[ACTIVITY] Write out each line below precisely, passing over the pictures.

[RECORDS TO PROCESS]
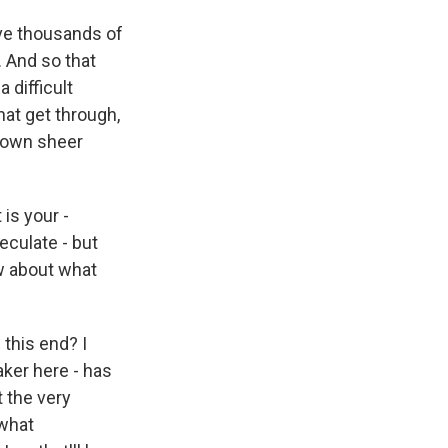
ave thousands of
. And so that
difficult
hat get through,
 down sheer
is your -
eculate - but
w about what
this end? I
aker here - has
 the very
ewhat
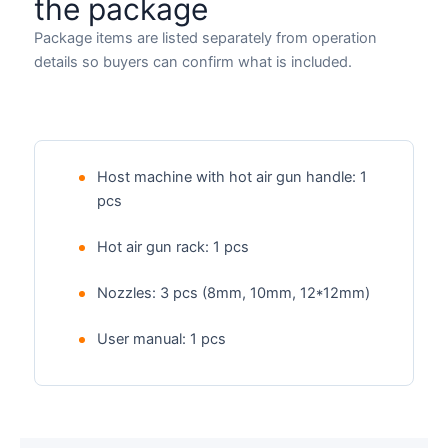
the package
Package items are listed separately from operation
details so buyers can confirm what is included.
Host machine with hot air gun handle: 1
pcs
Hot air gun rack: 1 pcs
Nozzles: 3 pcs (8mm, 10mm, 12*12mm)
User manual: 1 pcs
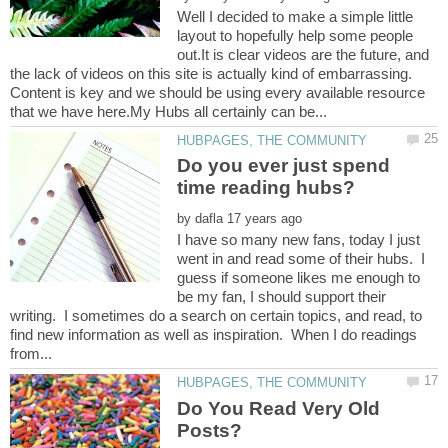
Well I decided to make a simple little
layout to hopefully help some people
out.It is clear videos are the future, and
the lack of videos on this site is actually kind of embarrassing.
Content is key and we should be using every available resource
Do you ever just spend
by
I have so many new fans, today I just
went in and read some of their hubs. I
guess if someone likes me enough to
be my fan, I should support their
writing. I sometimes do a search on certain topics, and read, to
find new information as well as inspiration. When I do readings
Do You Read Very Old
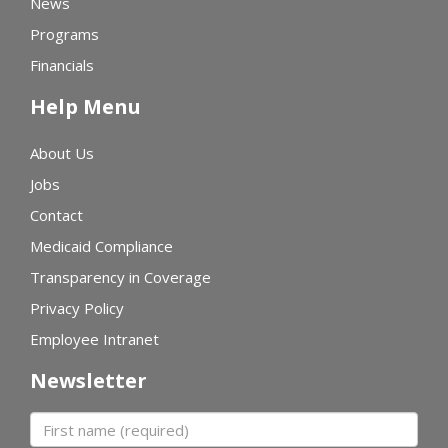
News
Programs
Financials
Help Menu
About Us
Jobs
Contact
Medicaid Compliance
Transparency in Coverage
Privacy Policy
Employee Intranet
Newsletter
First name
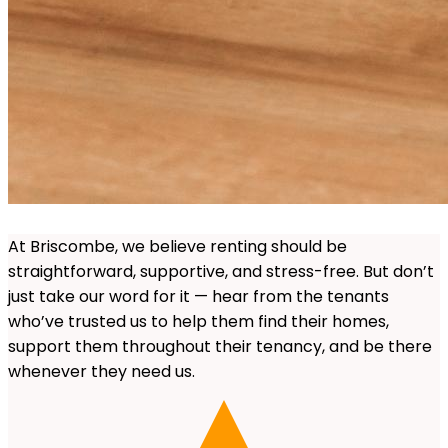
At Briscombe, we believe renting should be
straightforward, supportive, and stress-free. But don’t
just take our word for it — hear from the tenants
who’ve trusted us to help them find their homes,
support them throughout their tenancy, and be there
whenever they need us.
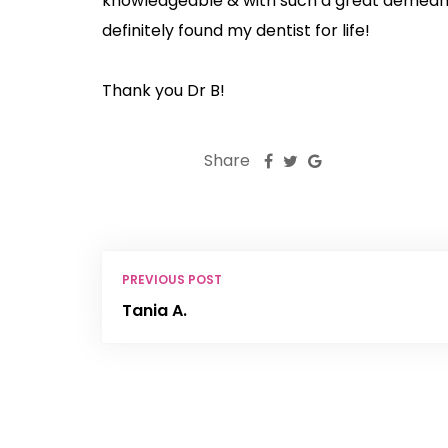
knowledgeable & with such a great demeano
definitely found my dentist for life!
Thank you Dr B!
Share
PREVIOUS POST
Tania A.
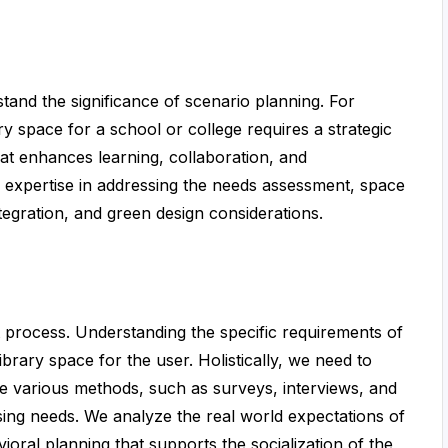
stand the significance of scenario planning. For
y space for a school or college requires a strategic
t enhances learning, collaboration, and
d expertise in addressing the needs assessment, space
tegration, and green design considerations.
t process. Understanding the specific requirements of
ibrary space for the user. Holistically, we need to
e various methods, such as surveys, interviews, and
essing needs. We analyze the real world expectations of
ioral planning that supports the socialization of the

[EXERCISE ANSWER]
ave thousands of
. And so that
difficult
hat get through,
 down sheer
is your -
eculate - but
w about what
this end? I
aker here - has
 the very
ewhat
the package
Package items are listed separately from operation
details so buyers can confirm what is included.
Host machine with hot air gun handle: 1
pcs
Hot air gun rack: 1 pcs
Nozzles: 3 pcs (8mm, 10mm, 12*12mm)
User manual: 1 pcs
Well I decided to make a simple little
layout to hopefully help some people
out.It is clear videos are the future, and
the lack of videos on this site is actually kind of embarrassing.
Content is key and we should be using every available resource
Do you ever just spend
by
I have so many new fans, today I just
went in and read some of their hubs. I
guess if someone likes me enough to
be my fan, I should support their
writing. I sometimes do a search on certain topics, and read, to
find new information as well as inspiration. When I do readings
Do You Read Very Old
News
Programs
Financials
Help Menu
About Us
Jobs
Contact
Medicaid Compliance
Transparency in Coverage
Privacy Policy
Employee Intranet
Newsletter
First name
At Briscombe, we believe renting should be
straightforward, supportive, and stress-free. But don’t
just take our word for it — hear from the tenants
who’ve trusted us to help them find their homes,
support them throughout their tenancy, and be there
whenever they need us.
knowledgeable & with such a great demeano
definitely found my dentist for life!
Thank you Dr B!
Share
PREVIOUS POST
Tania A.
stand the significance of scenario planning. For
y space for a school or college requires a strategic
t enhances learning, collaboration, and
d expertise in addressing the needs assessment, space
tegration, and green design considerations.
t process. Understanding the specific requirements of
ibrary space for the user. Holistically, we need to
e various methods, such as surveys, interviews, and
essing needs. We analyze the real world expectations of
ioral planning that supports the socialization of the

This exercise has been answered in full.